Immigration and Class Struggle

Consider the following paragraphs from an article in Salon about a recent immigration proposal:

“The proposal, then, is to turn most of today’s illegal immigrants in the U.S. into a new, legally resident class of non-citizen foreign serfs. They will be allowed (i.e., compelled) to work for American employers. But they will be denied all the benefits that go to the working citizen poor. And none of them will be eligible to vote for a decade and a half, at the earliest.

Quite apart from its inhumane treatment of illegal immigrants, this proposal is a direct assault on the rights and interests of native and naturalized American citizen-workers. American citizen-workers are threatened by anything that creates a multi-tier labor market inside U.S. borders. Allowing workers with different levels of rights to compete for the same jobs in the U.S. economy permits employers to pit one category of workers against another. And when one group has fewer rights and less bargaining power, many employers will prefer to hire them rather than the workers with more rights and greater bargaining power.”

There are a few distinct strands here, but the basic idea is that we shouldn’t allow immigrants into the country under a system that affords them fewer rights than other citizens because a) it is inhumane to the immigrants and b) it hurts American workers.

Eventually, the article advocates giving “clean, swift amnesty followed by full, equal citizenship” to the undocumented immigrants that are here while hoping that “new waves of illegal immigration could be deterred in the future.”

The combination of preferring total amnesty for existing immigrants while deterring future immigrants seemed a bit contradictory at first to me.  Why consider the welfare of current undocumented immigrants over next years undocumented immigrants?

The answer is that I don’t think the welfare of immigrants is really the author’s driving consideration.  The author is considering immigration as one aspect of a class struggle between labor and capital:

Capitalists benefit from more unskilled immigration because it drives down wages. They prefer not to give the immigrants too many rights because this probably tends to raise reservation wages. Labor would prefer to keep out the competition, but if it can’t prevent immigration outright, they would rather have voting immigrant laborers join their side to bolster their political power.

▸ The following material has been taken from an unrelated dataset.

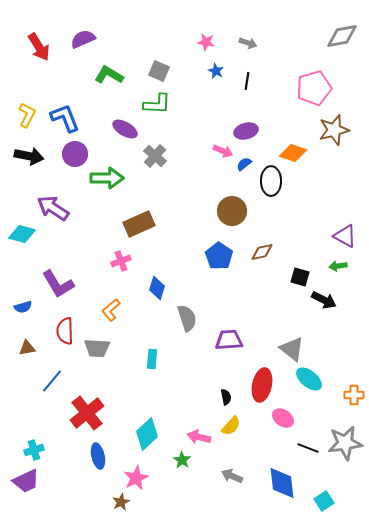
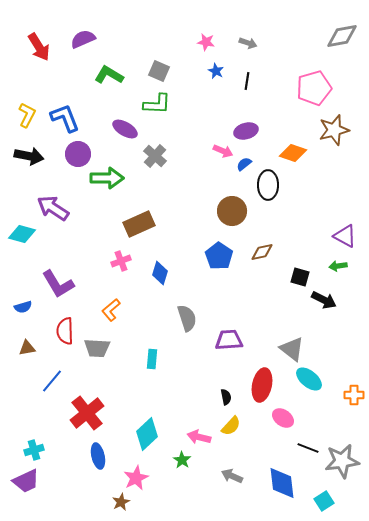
purple circle at (75, 154): moved 3 px right
black ellipse at (271, 181): moved 3 px left, 4 px down
blue diamond at (157, 288): moved 3 px right, 15 px up
gray star at (345, 443): moved 3 px left, 18 px down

In short, capital prefers high levels of  immigration and low levels of immigrant rights while labor prefers low immigration and high immigrant rights.

Of course, not everyone fits into these categories, so I present to you my two dimensional immigration Quadrant graph:

Immigrant Quadrants

Note that the origin of this graph does not represent zero immigration or no rights.  The axes just represent “more” and “less” along two different dimensions. Also, the representative groups are not necessarily the only inhabitant of their quadrant.  For example, territorialists also occupy the spot I have attributed to labor.  Finally, when I use the word “rights” I don’t necessarily mean that there actually exists a set of natural rights that everyone is entitled to. You can replace this axis with “privileges,” “entitlements” or whatever suits you.

Perhaps you don’t agree with my placement of labor in the lower right corner in the first place.  Before you object too much, let me concede that not all of those who identify with the labor movement would fit in this quadrant.  But I think there is a pretty significant trend in this direction.  See, for example, this rambling socialist essay noting that the AFL-CIO changed their position to one more in support of immigrant labor rights and sponsored a series of demonstrations in support of immigrant rights.  They go on to urge “immediate and unconditional amnesty for all undocumented workers” and even “a living wage of $12.50 and free universal health care.”  At the same time they concede that a demand for open borders would be an “obstacle to dialogue between socialists and native born workers.”  To help the poor in other countries they support “assisting in the economic and social development of poor countries.”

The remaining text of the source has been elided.